Greater Toronto new home sales have picked up, from usually low levels in prior years. Altus Group and BILD GTA data shows new homes sales climbed in January. One unexpected blip in the data is the City of Toronto, which actually saw a sharp decline in sales. It appears flight from the City isn’t just a resale issue. Two Toronto suburbs now outperform the City for new home sale volumes.

Greater Toronto New Home Sales Rise Over 4%

Greater Toronto new home sales printed one of the biggest Januarys’ in years. There were 2,171 new home sales in January, up 4.43% from a year before. Last month was also 78.83% higher than the same month in 2019, when suburban sales were unusually low. This time the growth of sales is almost exclusive to the suburbs. 

Greater Toronto January New Home Sales

Total January new home sales in Greater Toronto.

All Gains Are From Single-Family Home Sales

The surge in single-family homes seen in the resale market also occurred in the new home market. There were 1,506 single-family sales in January, up 51.05% from last year. Last month’s single-family sales are also 243% higher than 2019’s volume. This segment grew by more than double the aggregate volume. Naturally, that means it had to steal some market share from condos.

Condo Apartment Sales Plummet By 38%

Condo apartment sales made a sharp drop, and were low even for a January. There were 665 new condo sales last month, down 38.54% from last year. Last month’s sales were 14.30% lower than the volume seen in 2019. The decline was primarily related to a drop in sales in the City of Toronto. 

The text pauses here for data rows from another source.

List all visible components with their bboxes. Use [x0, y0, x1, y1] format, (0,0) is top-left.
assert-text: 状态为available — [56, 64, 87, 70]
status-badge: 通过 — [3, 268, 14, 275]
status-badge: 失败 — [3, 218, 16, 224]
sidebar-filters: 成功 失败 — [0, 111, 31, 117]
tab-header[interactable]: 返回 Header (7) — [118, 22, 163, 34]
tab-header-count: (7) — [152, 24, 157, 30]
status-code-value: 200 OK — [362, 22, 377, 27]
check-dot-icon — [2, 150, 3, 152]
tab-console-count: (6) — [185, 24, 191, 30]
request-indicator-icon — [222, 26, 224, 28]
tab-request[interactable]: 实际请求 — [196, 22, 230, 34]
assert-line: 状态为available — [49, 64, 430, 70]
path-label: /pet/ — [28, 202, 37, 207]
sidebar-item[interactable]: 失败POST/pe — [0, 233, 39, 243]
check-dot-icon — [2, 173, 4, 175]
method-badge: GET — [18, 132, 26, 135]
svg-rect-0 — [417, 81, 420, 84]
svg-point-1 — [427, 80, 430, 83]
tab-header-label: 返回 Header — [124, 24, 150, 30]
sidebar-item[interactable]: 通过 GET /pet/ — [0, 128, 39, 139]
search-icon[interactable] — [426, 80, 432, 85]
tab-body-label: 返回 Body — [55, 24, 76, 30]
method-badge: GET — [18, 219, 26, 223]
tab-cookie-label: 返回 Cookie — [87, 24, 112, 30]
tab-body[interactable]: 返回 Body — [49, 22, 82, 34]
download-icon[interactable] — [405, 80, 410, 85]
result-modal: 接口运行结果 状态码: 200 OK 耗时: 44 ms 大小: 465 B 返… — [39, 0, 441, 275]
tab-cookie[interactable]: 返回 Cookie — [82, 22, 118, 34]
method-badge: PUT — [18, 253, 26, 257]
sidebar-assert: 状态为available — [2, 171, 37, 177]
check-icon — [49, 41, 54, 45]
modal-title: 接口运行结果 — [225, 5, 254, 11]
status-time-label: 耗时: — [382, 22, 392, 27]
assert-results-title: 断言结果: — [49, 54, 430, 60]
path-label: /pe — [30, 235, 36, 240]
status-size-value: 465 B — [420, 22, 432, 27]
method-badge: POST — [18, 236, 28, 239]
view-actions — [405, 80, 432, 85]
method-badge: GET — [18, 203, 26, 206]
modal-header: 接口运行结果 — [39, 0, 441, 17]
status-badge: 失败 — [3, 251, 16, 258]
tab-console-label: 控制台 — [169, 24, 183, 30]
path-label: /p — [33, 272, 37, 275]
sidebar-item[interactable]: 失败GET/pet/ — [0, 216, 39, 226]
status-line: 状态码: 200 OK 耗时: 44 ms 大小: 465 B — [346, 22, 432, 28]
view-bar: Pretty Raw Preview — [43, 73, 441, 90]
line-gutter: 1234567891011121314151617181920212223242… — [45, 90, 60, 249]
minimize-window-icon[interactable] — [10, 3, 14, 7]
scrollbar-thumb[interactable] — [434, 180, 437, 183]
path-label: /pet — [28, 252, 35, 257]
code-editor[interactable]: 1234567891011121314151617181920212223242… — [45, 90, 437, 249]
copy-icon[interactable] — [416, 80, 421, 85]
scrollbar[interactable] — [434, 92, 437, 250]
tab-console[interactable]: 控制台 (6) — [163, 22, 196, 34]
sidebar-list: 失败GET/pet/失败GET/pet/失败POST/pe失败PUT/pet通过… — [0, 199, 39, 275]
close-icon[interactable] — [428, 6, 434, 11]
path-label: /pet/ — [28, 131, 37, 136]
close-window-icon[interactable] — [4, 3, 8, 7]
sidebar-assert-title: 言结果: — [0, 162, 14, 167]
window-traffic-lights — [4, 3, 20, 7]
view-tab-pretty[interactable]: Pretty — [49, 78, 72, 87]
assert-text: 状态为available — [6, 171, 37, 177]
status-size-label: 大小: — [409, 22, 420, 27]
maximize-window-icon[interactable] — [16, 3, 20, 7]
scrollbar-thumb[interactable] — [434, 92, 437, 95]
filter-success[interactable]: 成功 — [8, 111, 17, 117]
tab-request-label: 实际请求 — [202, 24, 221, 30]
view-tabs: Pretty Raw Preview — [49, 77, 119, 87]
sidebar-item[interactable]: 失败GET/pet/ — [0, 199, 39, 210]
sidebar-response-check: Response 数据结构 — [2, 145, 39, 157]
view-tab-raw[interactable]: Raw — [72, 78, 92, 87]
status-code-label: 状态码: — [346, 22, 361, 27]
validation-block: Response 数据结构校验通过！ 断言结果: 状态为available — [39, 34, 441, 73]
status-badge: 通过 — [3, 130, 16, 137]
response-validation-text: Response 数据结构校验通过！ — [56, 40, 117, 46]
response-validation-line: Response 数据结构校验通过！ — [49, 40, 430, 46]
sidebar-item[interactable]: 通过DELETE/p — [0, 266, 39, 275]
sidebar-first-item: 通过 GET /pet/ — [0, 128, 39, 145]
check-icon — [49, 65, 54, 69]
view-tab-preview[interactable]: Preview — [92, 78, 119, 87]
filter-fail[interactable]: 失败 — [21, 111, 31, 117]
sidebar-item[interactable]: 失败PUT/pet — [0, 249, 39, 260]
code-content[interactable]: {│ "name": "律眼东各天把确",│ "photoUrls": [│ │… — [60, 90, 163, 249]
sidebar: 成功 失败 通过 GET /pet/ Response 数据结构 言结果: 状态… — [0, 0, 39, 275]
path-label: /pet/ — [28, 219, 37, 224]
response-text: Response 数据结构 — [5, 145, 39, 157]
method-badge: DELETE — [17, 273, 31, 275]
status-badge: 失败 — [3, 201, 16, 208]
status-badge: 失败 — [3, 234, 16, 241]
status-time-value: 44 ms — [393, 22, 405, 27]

Toronto New Home Sales Fall Significantly

In the City, new single-family homes were higher than the past couple of years. There were just 23 single-family homes sold in January, up 43.75% from a year before. This is 475% higher than sales in 2019. It sounds impressive, until you realize that was still only 23 homes. New single-family homes aren’t particularly common in the City, so they’re subject to a low base effect.